Leggendo qualche recensione qua e là mi sono convinto che, grosso modo, l’interpretazione più comune, al netto degli svolazzi poetici, sia la seguente.
“Il film è realistico, e le scene inverosimili sono immaginarie. Il protagonista (Edward) ama l’illusione, e sull'illusione fonda la sua stessa ragion d’essere. Il figlio (Will) del protagonista, vittima della personalità narcisistica ed egocentrica del padre, detesta le sue panzane. Però poi, gradualmente, via via che l’anziano Edward sarà costretto a prendere atto della più implacabile delle realtà (la sua stessa morte), Will comincia ad accettare le storie inverosimili del padre, e ne comprende la funzione catartica, o forse salvifica. Il suo rancore verso il genitore viene dunque superato, e sarà in grado di accompagnarlo con benevolenza al trapasso. Un finale dunque struggente, ma lieto”.
Fermo restando questo quadro di base, dal mio punto di vista c’è una possibile interpretazione parallela: la scrivo qui di seguito.

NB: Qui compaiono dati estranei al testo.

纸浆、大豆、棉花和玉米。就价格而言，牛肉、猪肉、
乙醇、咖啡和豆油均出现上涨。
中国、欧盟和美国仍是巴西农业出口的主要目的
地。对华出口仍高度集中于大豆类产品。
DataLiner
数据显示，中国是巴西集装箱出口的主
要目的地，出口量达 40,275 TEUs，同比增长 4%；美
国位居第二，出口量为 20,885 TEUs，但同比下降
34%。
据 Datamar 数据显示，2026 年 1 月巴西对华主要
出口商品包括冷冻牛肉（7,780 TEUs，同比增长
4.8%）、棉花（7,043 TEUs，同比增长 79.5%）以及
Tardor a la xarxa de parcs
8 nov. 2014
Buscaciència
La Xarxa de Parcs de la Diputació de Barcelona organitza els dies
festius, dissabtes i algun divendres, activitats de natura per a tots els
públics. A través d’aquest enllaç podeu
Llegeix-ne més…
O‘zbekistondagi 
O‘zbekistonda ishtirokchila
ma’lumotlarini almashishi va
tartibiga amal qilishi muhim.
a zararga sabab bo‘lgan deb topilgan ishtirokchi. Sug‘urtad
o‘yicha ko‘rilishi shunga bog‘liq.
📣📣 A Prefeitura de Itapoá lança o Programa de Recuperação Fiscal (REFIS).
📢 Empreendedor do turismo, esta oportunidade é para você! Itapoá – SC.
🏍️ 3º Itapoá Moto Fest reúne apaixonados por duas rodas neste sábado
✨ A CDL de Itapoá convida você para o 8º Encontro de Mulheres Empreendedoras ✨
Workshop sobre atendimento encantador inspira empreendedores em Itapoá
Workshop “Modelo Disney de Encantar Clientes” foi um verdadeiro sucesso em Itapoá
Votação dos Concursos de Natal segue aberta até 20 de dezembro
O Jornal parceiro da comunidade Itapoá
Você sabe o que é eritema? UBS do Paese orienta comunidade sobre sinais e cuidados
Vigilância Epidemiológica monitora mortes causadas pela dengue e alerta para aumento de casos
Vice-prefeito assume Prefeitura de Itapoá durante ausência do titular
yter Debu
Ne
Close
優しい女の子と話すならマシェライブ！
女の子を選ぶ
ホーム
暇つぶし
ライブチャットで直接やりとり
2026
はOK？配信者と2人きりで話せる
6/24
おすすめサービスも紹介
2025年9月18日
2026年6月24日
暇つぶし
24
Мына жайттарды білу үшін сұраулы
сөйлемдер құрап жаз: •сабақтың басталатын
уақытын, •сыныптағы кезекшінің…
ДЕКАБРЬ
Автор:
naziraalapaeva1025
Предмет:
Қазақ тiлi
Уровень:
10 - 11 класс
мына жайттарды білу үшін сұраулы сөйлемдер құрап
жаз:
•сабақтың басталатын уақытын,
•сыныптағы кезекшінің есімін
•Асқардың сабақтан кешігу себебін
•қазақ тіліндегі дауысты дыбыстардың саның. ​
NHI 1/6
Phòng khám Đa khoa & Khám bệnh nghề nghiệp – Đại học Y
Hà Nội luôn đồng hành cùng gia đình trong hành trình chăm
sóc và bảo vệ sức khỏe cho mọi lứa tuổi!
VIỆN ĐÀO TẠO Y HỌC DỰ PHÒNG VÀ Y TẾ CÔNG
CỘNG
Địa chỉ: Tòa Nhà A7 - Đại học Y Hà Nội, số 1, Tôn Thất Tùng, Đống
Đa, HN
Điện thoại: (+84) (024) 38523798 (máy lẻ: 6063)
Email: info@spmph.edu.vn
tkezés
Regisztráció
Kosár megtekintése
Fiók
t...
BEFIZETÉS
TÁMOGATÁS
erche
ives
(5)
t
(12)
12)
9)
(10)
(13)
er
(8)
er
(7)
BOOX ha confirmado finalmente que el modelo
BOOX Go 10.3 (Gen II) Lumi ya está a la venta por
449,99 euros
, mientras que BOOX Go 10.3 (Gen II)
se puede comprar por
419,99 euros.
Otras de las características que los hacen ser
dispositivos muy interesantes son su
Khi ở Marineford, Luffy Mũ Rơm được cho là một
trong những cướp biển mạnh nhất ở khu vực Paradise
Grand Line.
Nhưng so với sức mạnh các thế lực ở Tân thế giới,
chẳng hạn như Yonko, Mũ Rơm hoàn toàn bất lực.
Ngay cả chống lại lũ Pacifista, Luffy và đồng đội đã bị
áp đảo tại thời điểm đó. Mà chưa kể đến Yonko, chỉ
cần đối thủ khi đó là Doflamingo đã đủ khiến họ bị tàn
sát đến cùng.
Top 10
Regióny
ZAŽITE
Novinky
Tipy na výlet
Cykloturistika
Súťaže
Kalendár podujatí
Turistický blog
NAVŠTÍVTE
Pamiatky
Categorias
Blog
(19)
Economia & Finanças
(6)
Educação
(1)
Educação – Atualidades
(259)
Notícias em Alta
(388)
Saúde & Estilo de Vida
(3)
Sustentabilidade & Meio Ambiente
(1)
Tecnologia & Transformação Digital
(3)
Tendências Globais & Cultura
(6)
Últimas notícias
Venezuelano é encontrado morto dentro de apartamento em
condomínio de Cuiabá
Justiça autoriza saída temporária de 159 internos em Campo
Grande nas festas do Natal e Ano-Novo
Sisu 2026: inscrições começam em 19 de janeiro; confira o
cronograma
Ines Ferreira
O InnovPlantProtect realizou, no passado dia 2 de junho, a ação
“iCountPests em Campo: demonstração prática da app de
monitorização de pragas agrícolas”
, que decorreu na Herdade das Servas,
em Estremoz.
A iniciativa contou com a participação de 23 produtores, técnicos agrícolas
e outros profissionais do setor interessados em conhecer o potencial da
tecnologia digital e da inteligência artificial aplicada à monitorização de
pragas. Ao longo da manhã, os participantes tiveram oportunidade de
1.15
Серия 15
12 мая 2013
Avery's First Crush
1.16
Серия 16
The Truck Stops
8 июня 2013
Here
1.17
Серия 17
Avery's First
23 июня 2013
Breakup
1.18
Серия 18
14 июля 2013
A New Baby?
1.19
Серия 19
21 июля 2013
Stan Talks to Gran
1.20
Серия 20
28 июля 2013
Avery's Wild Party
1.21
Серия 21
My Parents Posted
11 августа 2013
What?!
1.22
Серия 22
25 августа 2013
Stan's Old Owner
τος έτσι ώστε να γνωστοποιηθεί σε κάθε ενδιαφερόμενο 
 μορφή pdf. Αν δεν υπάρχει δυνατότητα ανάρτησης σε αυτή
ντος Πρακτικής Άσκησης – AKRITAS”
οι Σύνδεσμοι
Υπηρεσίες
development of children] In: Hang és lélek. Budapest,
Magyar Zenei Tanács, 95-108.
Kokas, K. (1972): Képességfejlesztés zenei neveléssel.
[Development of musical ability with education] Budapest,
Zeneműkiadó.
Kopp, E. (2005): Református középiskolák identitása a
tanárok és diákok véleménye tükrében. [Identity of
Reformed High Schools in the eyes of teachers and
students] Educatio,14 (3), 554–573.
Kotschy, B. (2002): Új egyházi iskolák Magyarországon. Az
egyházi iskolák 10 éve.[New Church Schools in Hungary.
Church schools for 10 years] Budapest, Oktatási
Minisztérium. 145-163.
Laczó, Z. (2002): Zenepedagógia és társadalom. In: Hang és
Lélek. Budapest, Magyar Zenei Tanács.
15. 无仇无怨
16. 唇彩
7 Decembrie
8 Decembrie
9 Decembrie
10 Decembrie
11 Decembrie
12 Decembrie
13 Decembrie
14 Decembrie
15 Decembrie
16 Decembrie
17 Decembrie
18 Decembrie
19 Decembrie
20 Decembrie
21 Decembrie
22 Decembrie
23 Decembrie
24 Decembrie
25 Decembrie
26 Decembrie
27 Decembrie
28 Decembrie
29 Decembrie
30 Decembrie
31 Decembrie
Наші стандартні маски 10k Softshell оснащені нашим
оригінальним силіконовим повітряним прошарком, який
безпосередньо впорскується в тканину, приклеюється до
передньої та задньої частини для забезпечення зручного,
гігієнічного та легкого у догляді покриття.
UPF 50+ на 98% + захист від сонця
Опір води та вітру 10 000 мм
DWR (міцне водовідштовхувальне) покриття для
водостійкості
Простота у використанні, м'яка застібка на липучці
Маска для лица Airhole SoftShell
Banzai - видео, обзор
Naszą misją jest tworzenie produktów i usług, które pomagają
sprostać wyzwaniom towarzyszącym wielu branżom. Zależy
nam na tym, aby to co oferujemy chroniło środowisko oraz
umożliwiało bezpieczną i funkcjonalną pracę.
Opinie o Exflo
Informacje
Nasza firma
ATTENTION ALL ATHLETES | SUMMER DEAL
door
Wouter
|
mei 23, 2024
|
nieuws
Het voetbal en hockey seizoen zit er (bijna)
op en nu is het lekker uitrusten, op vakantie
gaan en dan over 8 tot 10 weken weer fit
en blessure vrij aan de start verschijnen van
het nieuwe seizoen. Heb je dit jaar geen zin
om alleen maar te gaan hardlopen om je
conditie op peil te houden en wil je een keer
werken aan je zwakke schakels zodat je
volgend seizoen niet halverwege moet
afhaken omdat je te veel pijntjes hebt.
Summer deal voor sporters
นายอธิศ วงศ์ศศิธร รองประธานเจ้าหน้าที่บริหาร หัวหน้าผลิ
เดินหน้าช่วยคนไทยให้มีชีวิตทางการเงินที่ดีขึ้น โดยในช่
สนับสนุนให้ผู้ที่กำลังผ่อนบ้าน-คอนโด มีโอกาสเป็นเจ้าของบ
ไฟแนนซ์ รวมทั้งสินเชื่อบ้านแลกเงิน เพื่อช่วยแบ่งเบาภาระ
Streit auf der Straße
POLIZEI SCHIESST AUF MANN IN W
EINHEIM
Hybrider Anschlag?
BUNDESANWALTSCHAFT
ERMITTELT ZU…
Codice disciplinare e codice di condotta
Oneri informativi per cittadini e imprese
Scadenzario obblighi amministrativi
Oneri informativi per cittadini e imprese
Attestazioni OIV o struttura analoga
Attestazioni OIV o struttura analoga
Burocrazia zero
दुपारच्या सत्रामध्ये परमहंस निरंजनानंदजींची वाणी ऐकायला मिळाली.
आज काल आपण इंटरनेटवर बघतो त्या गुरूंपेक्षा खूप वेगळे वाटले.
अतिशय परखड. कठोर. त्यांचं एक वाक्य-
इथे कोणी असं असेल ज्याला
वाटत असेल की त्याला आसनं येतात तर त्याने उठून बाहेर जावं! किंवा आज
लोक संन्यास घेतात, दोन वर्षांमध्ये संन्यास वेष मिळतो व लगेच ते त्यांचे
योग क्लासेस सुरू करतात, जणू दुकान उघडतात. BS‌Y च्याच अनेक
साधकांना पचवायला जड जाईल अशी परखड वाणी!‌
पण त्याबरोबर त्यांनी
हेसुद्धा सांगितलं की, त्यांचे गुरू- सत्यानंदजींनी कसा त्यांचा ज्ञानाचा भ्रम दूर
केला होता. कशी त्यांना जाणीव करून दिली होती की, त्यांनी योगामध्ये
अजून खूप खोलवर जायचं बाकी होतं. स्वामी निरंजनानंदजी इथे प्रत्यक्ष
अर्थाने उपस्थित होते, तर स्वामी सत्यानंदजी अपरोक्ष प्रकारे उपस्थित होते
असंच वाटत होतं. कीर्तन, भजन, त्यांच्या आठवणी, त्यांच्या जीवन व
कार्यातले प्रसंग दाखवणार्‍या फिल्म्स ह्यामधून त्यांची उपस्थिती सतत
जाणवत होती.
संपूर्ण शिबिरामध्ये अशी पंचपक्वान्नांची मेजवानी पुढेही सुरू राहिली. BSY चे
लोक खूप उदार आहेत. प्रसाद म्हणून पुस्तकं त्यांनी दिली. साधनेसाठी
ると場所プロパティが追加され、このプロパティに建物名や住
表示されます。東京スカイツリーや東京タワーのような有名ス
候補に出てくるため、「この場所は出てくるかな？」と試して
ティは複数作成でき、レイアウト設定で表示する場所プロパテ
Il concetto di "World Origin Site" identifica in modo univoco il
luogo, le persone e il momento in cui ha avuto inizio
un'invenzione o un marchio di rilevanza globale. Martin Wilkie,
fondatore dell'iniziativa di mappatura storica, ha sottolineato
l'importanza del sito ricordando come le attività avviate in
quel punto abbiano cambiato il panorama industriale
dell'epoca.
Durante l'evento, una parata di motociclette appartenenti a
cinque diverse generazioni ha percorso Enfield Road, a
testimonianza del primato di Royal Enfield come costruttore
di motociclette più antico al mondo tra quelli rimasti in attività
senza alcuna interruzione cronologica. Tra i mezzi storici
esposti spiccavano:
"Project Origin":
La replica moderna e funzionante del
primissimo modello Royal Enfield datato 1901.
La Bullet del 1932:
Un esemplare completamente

La vita quotidiana, per moltissime persone, è fatta soprattutto di routine. Non ci capitano avventure mirabolanti e surreali. La vita di Edward è incredibile (come dichiarato nello stesso titolo del film), perché c’è la magia, il gigante, la strega veggente, il lupo mannaro, ecc. Nella nostra vita queste cose non capitano; però ognuno di noi è immerso in un universo di incontri, eventi, esperienze, che a sua volta costituisce una ricchezza. Sta a noi vedere la straordinarietà nella routine, o “l’infinito nell'umiltà”, come diceva Umberto Saba. Se riusciamo a vedere tutto questo, e a trasformarlo in storie, allora anche la nostra vita sarà incredibile, e le storie assumeranno una funzione costitutiva. Se prendiamo per buona questa interpretazione del film, allora le scene inverosimili non sono reali, ma non sono neanche illusioni. Sono metafore, volte a simboleggiare e a valorizzare la capacità di cogliere il “meraviglioso”, restando nella realtà.